Three-quarters of U.S. public retirement systems in 2008 offered some kind of early-retirement option paying partial benefits, according to a 2009 Wisconsin Legislative Council study. Most commonly, the minimum age for those programs was 55, but 15 percent allowed government workers to retire even earlier, the review found. The study is widely regarded as the most comprehensive assessment of the issue.

Police and firefighters often can retire starting even younger — at around age 50 — because of the physically demanding nature of some of those jobs.

Yet with cities, counties and states struggling to pay pension bills, changes are afoot.

In November, San Francisco voters supported a local ballot initiative to hike minimum retirement ages for some city workers. Since that time, laws increasing retirement ages for government workers were signed in Rhode Island and Massachusetts in efforts to address underfunded pension systems.

Earlier in New Jersey, part of a legislative deal struck between Democrats and Republicans raised the normal retirement age from 62 to 65.

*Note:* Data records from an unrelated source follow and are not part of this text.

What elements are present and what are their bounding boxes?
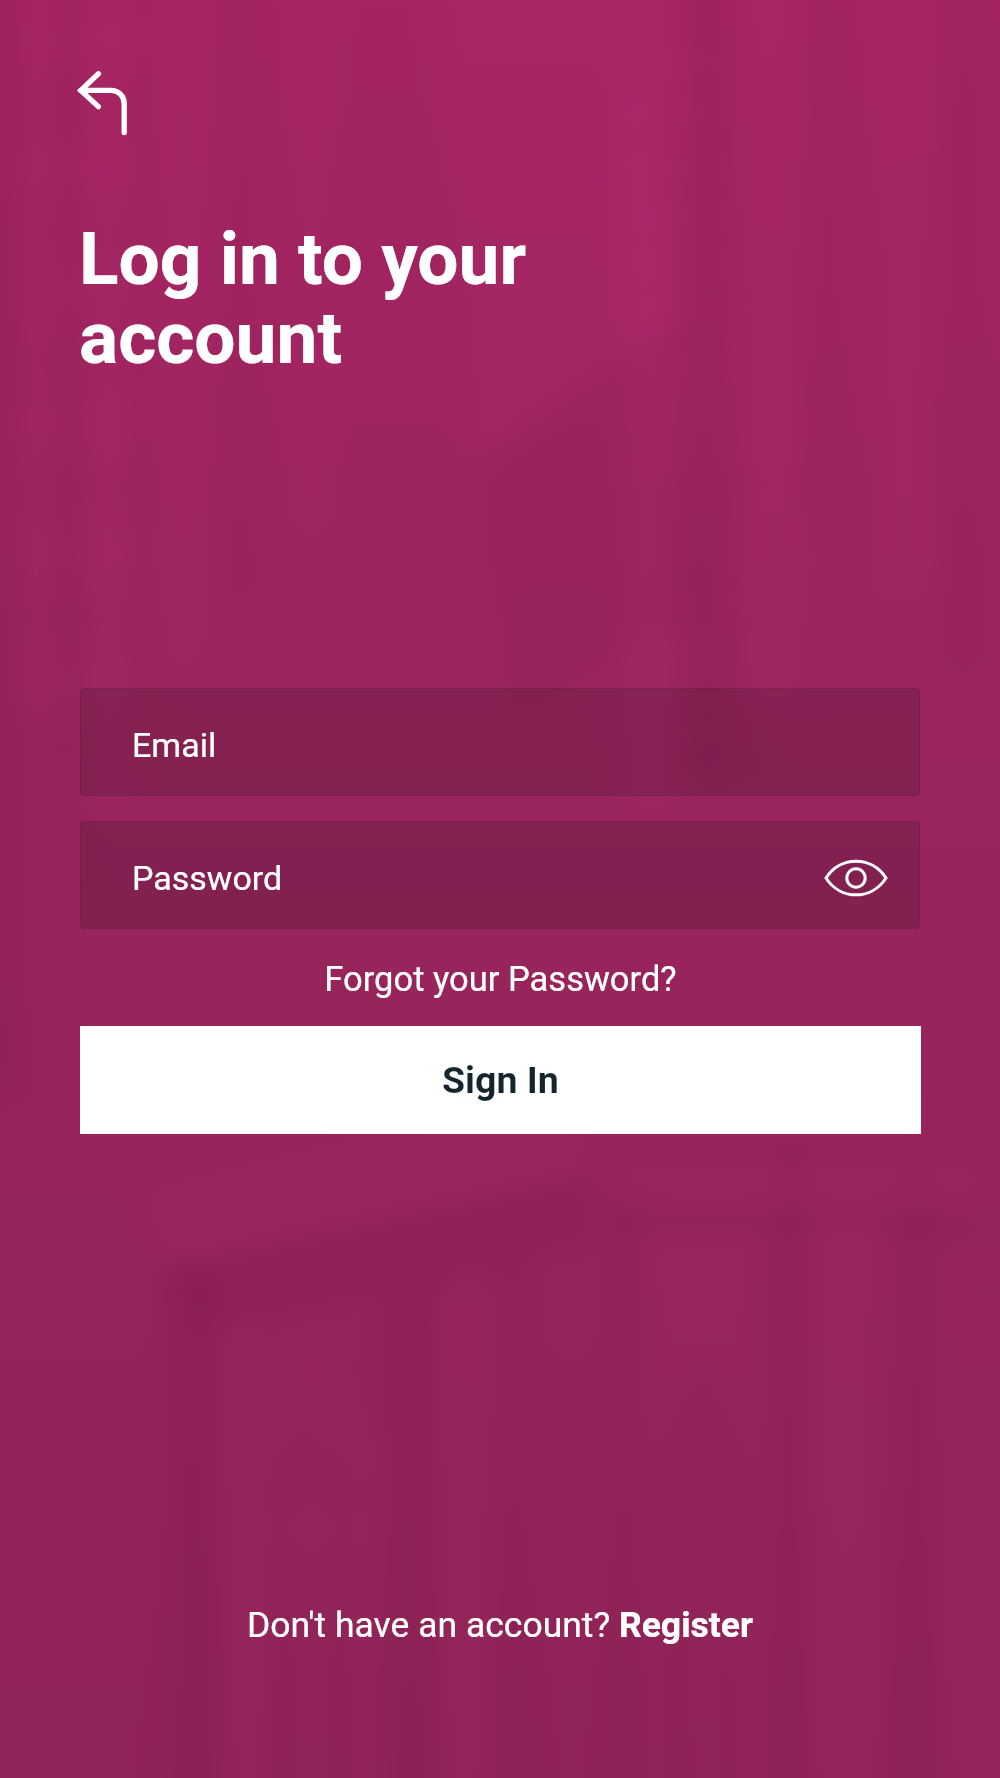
staticText: Sign In (442, 1058, 559, 1102)
staticText: Don't have an account? Register (247, 1604, 753, 1646)
staticText: Forgot your Password? (324, 959, 677, 999)
staticText: Log in to your account (79, 216, 527, 381)
button[interactable]: Password (80, 821, 920, 929)
button[interactable]: Show password (812, 831, 900, 919)
staticText: Email (132, 725, 217, 765)
button[interactable]: Don't have an account? Register (0, 1590, 1000, 1660)
button[interactable]: Email (80, 688, 920, 796)
staticText: Password (132, 858, 283, 898)
button[interactable]: Forgot your Password? (0, 943, 1000, 1015)
button[interactable]: Sign In (80, 1026, 921, 1134)
button[interactable]: Back (58, 50, 150, 142)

An initiative circulating for California's 2012 state ballot seeks to increase the minimum retirement age to 65 for public employees and teachers, and to 58 for sworn public safety officers.

Godwin said all the antagonism toward public retirees is misplaced. His pension payout follows 36 years as an English teacher and school administrator in California, with two years' sick-leave credit added for never being absent.

He said lack of accountability on Wall Street and exorbitant corporate salaries are a more justified target of the public's anger.

"Those things I think are a much larger problem than what a public employee is making as a pension," he said. The AFL-CIO labor coalition's Executive PayWatch project estimates chief executives went from making 42 times the average blue collar worker's salary in 1980 to 343 times as much last year.